The paper was about to be sold to the then-thriving Independent and The Observer’s deadliest rival, the Independent on Sunday. We at the Obs, as we affectionately called it, knew what that meant: the merger of the two Sunday titles, and the loss of hundreds of jobs.

I contacted the Guardian editor, Peter Preston, and we fixed a meeting in a backstreet pub together with Dave Randall, The Observer’s head of news, and Richard Brooks, our media editor. The Guardian had already made a bid which was rebuffed, but Preston believed that if our approach could be presented to The Observer’s then-owner, Tiny Rowland, as evidence that the staff were desperate to preserve the Obs’s traditions and identity, things might be different.

So it proved. Following hurried secret talks, on 16 May 1993 The Guardian announced it had clinched the deal, sealing it with a promise from Hugo Young, the high-minded columnist who chaired the Scott Trust: “The Trust safeguards will be fully extended to The Observer, which will be edited independently of The Guardian and retain its separate character.”

Those safeguards had been restated only a year earlier, when the Trust said its purpose was “to secure the financial and editorial independence of The Guardian in perpetuity”. As a Guardian advertising campaign stressed just last year, the paper was not, and never would be, for sale.

In the following decades, Young and his Trust successors took a close, benign interest in their purchase. The last Observer editor, Paul Webster, who retired earlier this month, used to give them an annual, verbal report. And then, like everyone else at the paper, he was blindsided by the proposed sale of the Sunday paper to Tortoise Media, the online start-up fronted by former Times editor James Harding.

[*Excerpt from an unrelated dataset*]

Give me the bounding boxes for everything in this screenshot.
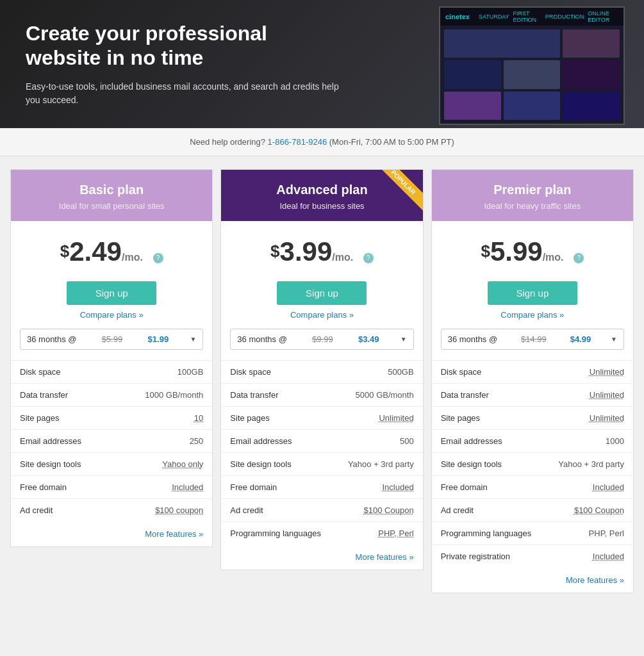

It has already been pointed out that in financial terms, this makes little sense. If the economics of a standalone Sunday paper were daunting in 1993, when the Observer was selling well over 500,000 copies a week, they are much more so now, when print sales are less than a sixth of that figure — although, at the same time, its market share has increased. Tortoise has lost some £16 million since it was founded in 2019, and it is unclear where it will get the £25 million it claims it will invest in the Obs.

Moreover, The Guardian and the Trust are sitting on a £1.3 billion cash mountain, with millions added every year from donations by readers of its website and figures such as Bill Gates. Meanwhile, The Observer has been making a profit — casting strong doubt on the claims by Guardian Editor Katharine Viner and CEO Anna Bateson that it must be sold if it is to survive. Internal projections suggest that its balance sheet may go into the red in 2026, but Webster told me that set against that £1.3 billion, the sums involved are like “loose change down the back of the sofa”.

However, it isn’t the financial argument that has caused such outrage among Obs and Guardian staff that they are about to go on strike, but the moral one. I was present in the Observer office on more than one occasion when Young addressed staff meetings, reiterating his pledge that the Trust’s commitment to the Obs was every bit as great as it was to The Guardian.

Yet when Viner and Bateson decided to jettison the paper, they told Webster just a few days before it was publicly announced. Worse, I understand that when Webster received the news, he wrote to the Trust’s current chair Ole Jacob Sunde, asking to address a meeting and explain why he thought the sale to Tortoise was such a bad idea. His request was declined.

The Trust was due to discuss the sale today, but few expect it is about to be halted. Viner, I am told, has scheduled a series of meetings with groups of her staff, in an effort to make her case and persuade them against striking.

Meanwhile, the most baffling aspect of the pending deal is its haste. Both parties are rushing to conclude it by mid-December, when under the terms set by The Guardian, Tortoise will lose its current exclusive bidder status. Additionally, I’m told there are at least two alternative consortia in the wings which may be prepared to pay much more.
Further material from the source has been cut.